The first decades of the 20th century witnessed a race between the gathering momentum of protection and the ongoing destructive forces. By the 1930s, most areas had been either acquired as public lands or logged. Logging companies were experiencing difficulty accessing merchantable trees and started closing operations. Many of these operations moved to the Pacific North-west (Wear and Greis, 2002). Acquisition of national forest lands continued with the addition of these already logged lands. Although accessible areas were extensively logged during this period, significant areas were spared. Recent surveys (Yost et al, 1994; Messick, 2000) demonstrate that significant old growth survived this period, mainly in inaccessible areas where logging operations were unprofitable or unfeasible or in areas that were acquired before logging operations reached them. In the decades following the 1930s came a

period of recovery. The lack of mature, marketable timber, along with an operating mandate within the US Forest Service to promote the recovery of the southern Appalachian forests, combined to halt the commercial-scale logging and begin a period of recovery. But after World War II, the process of recovery was interrupted.
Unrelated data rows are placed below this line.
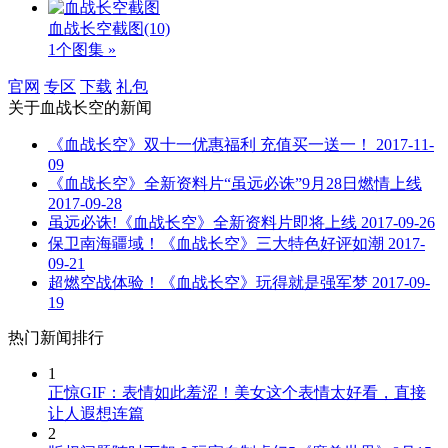
血战长空截图
(10)
1个图集 »
官网
专区
下载
礼包
关于
血战长空
的新闻
《血战长空》双十一优惠福利 充值买一送一！
2017-11-
09
《血战长空》全新资料片“虽远必诛”9月28日燃情上线
2017-09-28
虽远必诛!《血战长空》全新资料片即将上线
2017-09-26
保卫南海疆域！《血战长空》三大特色好评如潮
2017-
09-21
超燃空战体验！《血战长空》玩得就是强军梦
2017-09-
19
热门新闻排行
1
正惊GIF：表情如此羞涩！美女这个表情太好看，直接
让人遐想连篇
2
The post-war economic boom spurred a demand for timber just as many trees on national forest lands were approaching commercial maturity. These forces triggered another cycle of heavy logging from the 1950s until the early 1980s. By that time, environmental and conservation

groups had formed, in response to a variety of environmental challenges, and these new NGOs worked to suppress this increase in logging. At the same time, the wilderness protection effort was gaining momentum. The US Wilderness Act, which established the nation’s Wilderness Preservation System, became law in 1964. At first, the Forest Service refused to consider areas in the eastern US for wilderness recommendations, insisting that previous logging and other uses had ‘disqualified’ all eastern forest candidates (Frome, 1989). Then the Eastern Wilderness Areas Act of 1975 confirmed the legitimacy of wilderness designation in the eastern US, and several wilderness areas were designated within the southern Appalachians. New areas have since been added to

the wilderness preservation system in the region, amounting to 202,343ha or 9 per cent of its national forest ownership; an additional 32,375ha of wilderness have been designated in national parks and a majority of the 211,000ha Great Smoky Mountains National Park is managed as wilderness. Other legislative categories, including national recreation area and national scenic area, have been applied to sections of national forest in the southern Appalachians.